** TASK TO COMPLETE **
Copy out each line of the material that includes the word "أهمية".

.....

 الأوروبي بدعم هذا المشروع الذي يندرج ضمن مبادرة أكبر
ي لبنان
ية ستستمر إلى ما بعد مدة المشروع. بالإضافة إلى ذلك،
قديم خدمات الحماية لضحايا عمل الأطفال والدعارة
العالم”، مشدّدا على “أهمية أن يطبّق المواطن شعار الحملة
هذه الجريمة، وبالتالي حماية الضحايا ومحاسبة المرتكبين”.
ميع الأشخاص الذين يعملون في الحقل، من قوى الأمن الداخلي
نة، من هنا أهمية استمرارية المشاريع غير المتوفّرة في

.....

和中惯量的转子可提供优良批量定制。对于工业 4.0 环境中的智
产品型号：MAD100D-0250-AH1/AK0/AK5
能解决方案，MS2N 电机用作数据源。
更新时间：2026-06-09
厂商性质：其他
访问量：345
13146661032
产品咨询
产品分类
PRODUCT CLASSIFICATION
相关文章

.....

** WORKED SOLUTION **
العالم”، مشدّدا على “أهمية أن يطبّق المواطن شعار الحملة
نة، من هنا أهمية استمرارية المشاريع غير المتوفّرة في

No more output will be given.